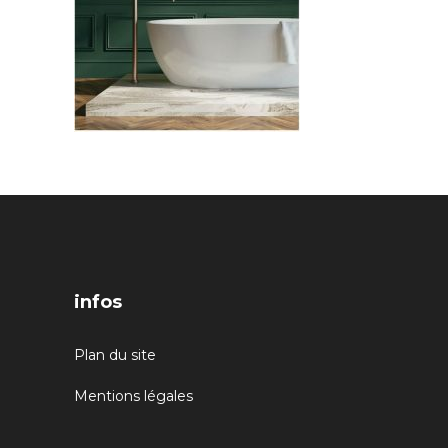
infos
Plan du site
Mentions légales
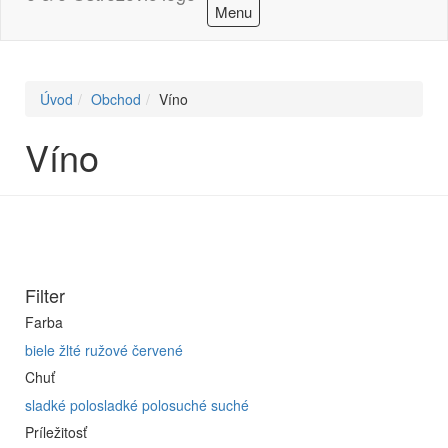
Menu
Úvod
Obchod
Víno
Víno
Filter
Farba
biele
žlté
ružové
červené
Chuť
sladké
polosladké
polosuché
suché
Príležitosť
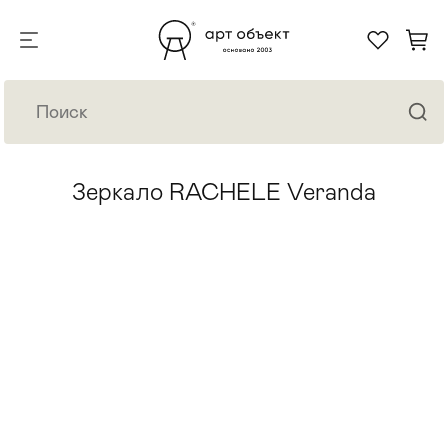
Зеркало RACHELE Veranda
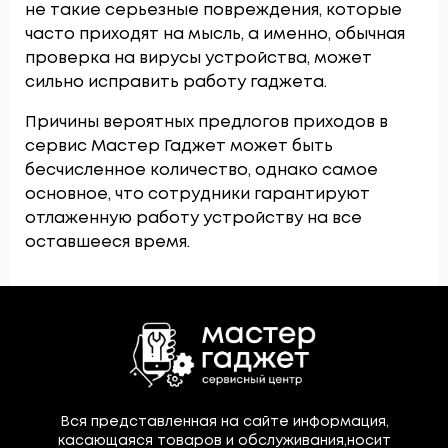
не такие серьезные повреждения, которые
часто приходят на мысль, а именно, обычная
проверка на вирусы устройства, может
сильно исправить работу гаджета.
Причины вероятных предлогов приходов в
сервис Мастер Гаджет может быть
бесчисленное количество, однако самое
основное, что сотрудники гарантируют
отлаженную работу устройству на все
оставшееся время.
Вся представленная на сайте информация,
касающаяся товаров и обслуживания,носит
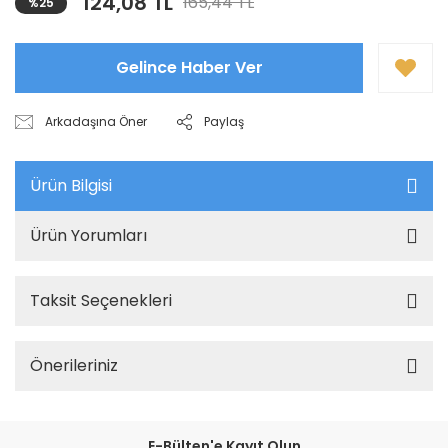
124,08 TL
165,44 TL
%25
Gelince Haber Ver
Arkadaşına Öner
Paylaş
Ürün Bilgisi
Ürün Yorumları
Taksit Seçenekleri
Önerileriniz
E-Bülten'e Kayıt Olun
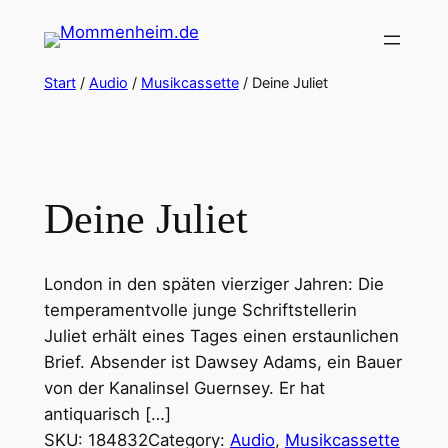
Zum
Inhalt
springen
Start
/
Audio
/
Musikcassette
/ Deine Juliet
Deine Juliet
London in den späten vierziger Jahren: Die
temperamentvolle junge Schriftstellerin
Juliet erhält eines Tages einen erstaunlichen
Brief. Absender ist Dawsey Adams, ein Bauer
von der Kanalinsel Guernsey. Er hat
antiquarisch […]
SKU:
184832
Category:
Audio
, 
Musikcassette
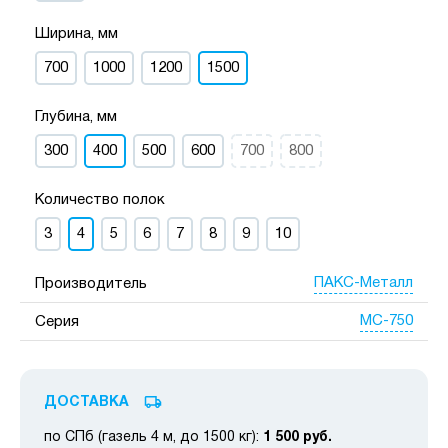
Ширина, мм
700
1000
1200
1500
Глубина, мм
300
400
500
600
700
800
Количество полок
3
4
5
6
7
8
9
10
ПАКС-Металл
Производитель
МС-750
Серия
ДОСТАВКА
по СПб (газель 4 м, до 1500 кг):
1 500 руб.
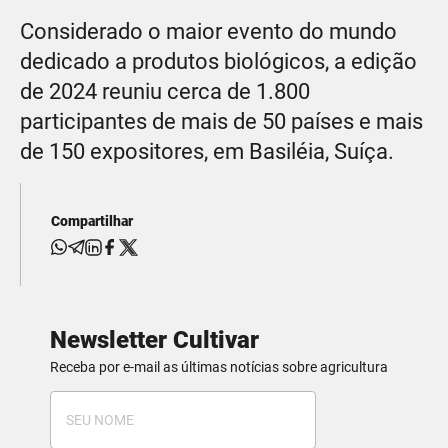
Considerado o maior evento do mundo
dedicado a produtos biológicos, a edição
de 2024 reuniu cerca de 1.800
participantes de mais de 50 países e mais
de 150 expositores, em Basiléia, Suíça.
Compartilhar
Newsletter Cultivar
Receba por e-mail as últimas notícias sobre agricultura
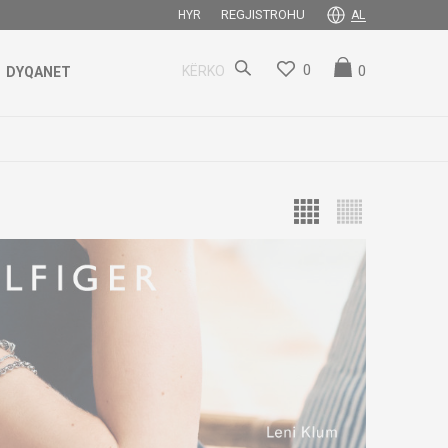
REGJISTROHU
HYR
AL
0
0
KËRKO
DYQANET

_TASK TO COMPLETE_
Set the pictures aside and restate word for word only the lines from the line containing "Considerado o maior evento do mundo" through the end of the entries above, both included.

_PROBLEM SOLUTION_
Considerado o maior evento do mundo
dedicado a produtos biológicos, a edição
de 2024 reuniu cerca de 1.800
participantes de mais de 50 países e mais
de 150 expositores, em Basiléia, Suíça.
Compartilhar
Newsletter Cultivar
Receba por e-mail as últimas notícias sobre agricultura
REGJISTROHU
HYR
AL
0
0
KËRKO
DYQANET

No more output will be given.